(Data to use begins)

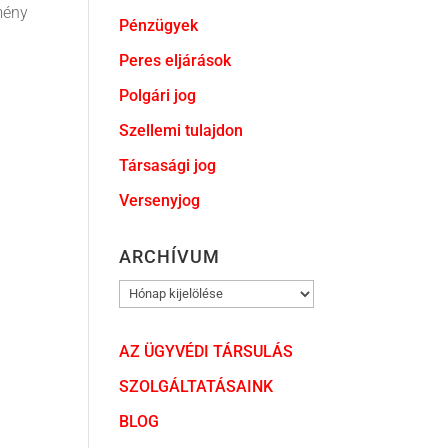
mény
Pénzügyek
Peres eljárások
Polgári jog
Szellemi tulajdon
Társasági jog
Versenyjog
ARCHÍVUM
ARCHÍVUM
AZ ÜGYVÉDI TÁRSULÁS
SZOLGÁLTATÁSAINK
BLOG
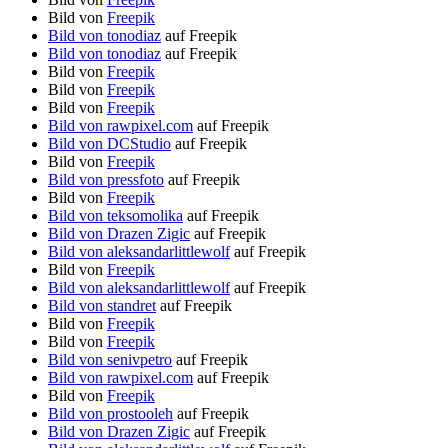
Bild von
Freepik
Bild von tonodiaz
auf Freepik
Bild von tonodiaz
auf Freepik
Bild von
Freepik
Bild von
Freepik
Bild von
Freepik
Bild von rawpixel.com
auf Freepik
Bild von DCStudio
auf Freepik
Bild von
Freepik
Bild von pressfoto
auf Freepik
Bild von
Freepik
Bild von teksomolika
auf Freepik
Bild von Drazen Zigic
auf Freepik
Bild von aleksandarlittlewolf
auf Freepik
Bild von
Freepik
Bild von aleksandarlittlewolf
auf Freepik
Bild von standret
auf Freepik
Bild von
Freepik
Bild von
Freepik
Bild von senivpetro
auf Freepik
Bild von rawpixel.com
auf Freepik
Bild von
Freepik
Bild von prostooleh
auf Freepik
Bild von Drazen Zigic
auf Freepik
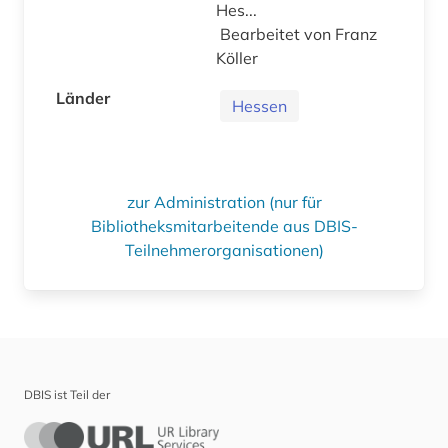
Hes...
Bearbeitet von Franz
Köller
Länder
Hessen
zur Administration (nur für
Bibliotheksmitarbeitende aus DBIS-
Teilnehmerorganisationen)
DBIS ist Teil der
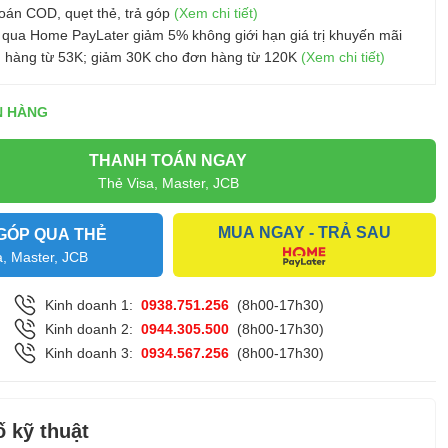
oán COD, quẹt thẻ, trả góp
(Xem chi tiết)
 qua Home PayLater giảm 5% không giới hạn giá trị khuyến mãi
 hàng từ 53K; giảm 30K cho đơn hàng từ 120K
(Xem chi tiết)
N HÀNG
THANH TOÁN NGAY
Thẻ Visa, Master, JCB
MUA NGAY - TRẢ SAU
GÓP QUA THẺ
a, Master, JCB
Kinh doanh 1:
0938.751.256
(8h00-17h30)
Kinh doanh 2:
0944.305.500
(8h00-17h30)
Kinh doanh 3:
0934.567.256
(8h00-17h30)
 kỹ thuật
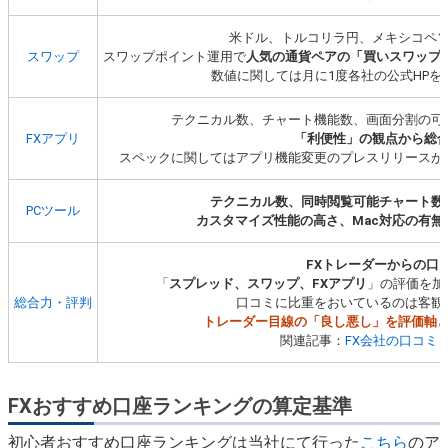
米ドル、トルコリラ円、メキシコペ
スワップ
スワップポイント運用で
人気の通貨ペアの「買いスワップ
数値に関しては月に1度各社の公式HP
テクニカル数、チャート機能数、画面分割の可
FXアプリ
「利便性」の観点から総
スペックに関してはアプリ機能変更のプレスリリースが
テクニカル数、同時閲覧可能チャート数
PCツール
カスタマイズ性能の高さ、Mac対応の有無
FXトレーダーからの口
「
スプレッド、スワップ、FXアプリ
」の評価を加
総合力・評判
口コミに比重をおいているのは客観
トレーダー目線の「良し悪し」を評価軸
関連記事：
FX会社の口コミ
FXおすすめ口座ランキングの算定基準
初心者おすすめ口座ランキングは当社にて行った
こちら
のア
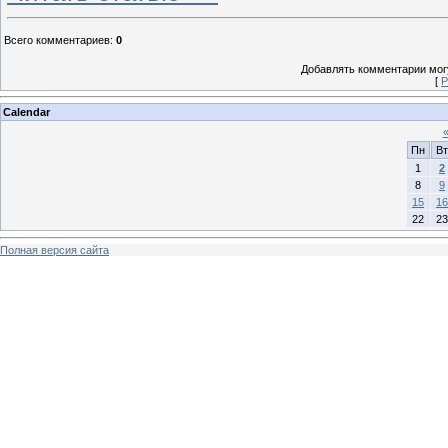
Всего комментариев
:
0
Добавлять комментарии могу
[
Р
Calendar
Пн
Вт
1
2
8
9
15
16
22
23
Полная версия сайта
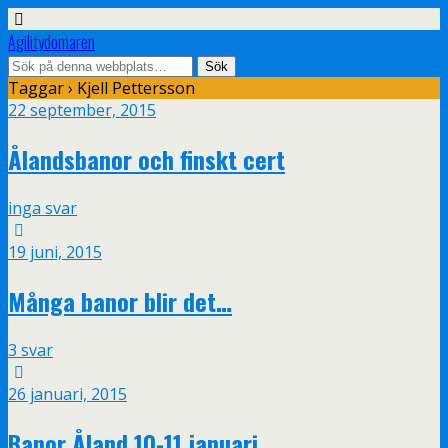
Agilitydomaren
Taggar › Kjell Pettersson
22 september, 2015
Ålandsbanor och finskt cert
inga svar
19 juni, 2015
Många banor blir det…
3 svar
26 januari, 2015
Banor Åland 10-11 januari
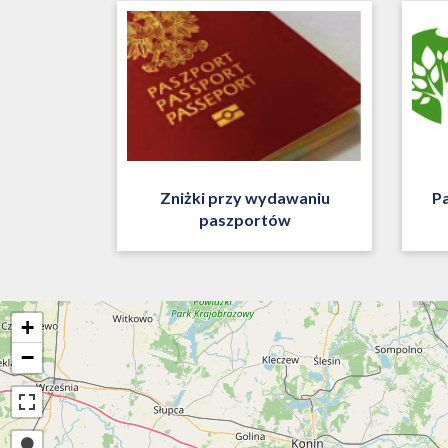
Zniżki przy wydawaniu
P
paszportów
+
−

(Data to use ends)

Prompt
With images omitted, retype the data word for word.

Exercise response
mény
Pénzügyek
Peres eljárások
Polgári jog
Szellemi tulajdon
Társasági jog
Versenyjog
ARCHÍVUM
ARCHÍVUM
AZ ÜGYVÉDI TÁRSULÁS
SZOLGÁLTATÁSAINK
BLOG
Bild von
Freepik
Bild von tonodiaz
auf Freepik
Bild von tonodiaz
auf Freepik
Bild von
Freepik
Bild von
Freepik
Bild von
Freepik
Bild von rawpixel.com
auf Freepik
Bild von DCStudio
auf Freepik
Bild von
Freepik
Bild von pressfoto
auf Freepik
Bild von
Freepik
Bild von teksomolika
auf Freepik
Bild von Drazen Zigic
auf Freepik
Bild von aleksandarlittlewolf
auf Freepik
Bild von
Freepik
Bild von aleksandarlittlewolf
auf Freepik
Bild von standret
auf Freepik
Bild von
Freepik
Bild von
Freepik
Bild von senivpetro
auf Freepik
Bild von rawpixel.com
auf Freepik
Bild von
Freepik
Bild von prostooleh
auf Freepik
Bild von Drazen Zigic
auf Freepik
Hes...
Bearbeitet von Franz
Köller
Länder
Hessen
zur Administration (nur für
Bibliotheksmitarbeitende aus DBIS-
Teilnehmerorganisationen)
DBIS ist Teil der
oán COD, quẹt thẻ, trả góp
(Xem chi tiết)
 qua Home PayLater giảm 5% không giới hạn giá trị khuyến mãi
 hàng từ 53K; giảm 30K cho đơn hàng từ 120K
(Xem chi tiết)
N HÀNG
THANH TOÁN NGAY
Thẻ Visa, Master, JCB
MUA NGAY - TRẢ SAU
GÓP QUA THẺ
a, Master, JCB
Kinh doanh 1:
0938.751.256
(8h00-17h30)
Kinh doanh 2:
0944.305.500
(8h00-17h30)
Kinh doanh 3:
0934.567.256
(8h00-17h30)
 kỹ thuật
米ドル、トルコリラ円、メキシコペ
スワップ
スワップポイント運用で
人気の通貨ペアの「買いスワップ
数値に関しては月に1度各社の公式HP
テクニカル数、チャート機能数、画面分割の可
FXアプリ
「利便性」の観点から総
スペックに関してはアプリ機能変更のプレスリリースが
テクニカル数、同時閲覧可能チャート数
PCツール
カスタマイズ性能の高さ、Mac対応の有無
FXトレーダーからの口
「
スプレッド、スワップ、FXアプリ
」の評価を加
総合力・評判
口コミに比重をおいているのは客観
トレーダー目線の「良し悪し」を評価軸
関連記事：
FX会社の口コミ
FXおすすめ口座ランキングの算定基準
初心者おすすめ口座ランキングは当社にて行った
こちら
のア
Всего комментариев
:
0
Добавлять комментарии могу
[
Р
Calendar
Пн
Вт
1
2
8
9
15
16
22
23
Полная версия сайта
Agilitydomaren
Taggar › Kjell Pettersson
22 september, 2015
Ålandsbanor och finskt cert
inga svar
19 juni, 2015
Många banor blir det…
3 svar
26 januari, 2015
Banor Åland 10-11 januari
Zniżki przy wydawaniu
P
paszportów
+
−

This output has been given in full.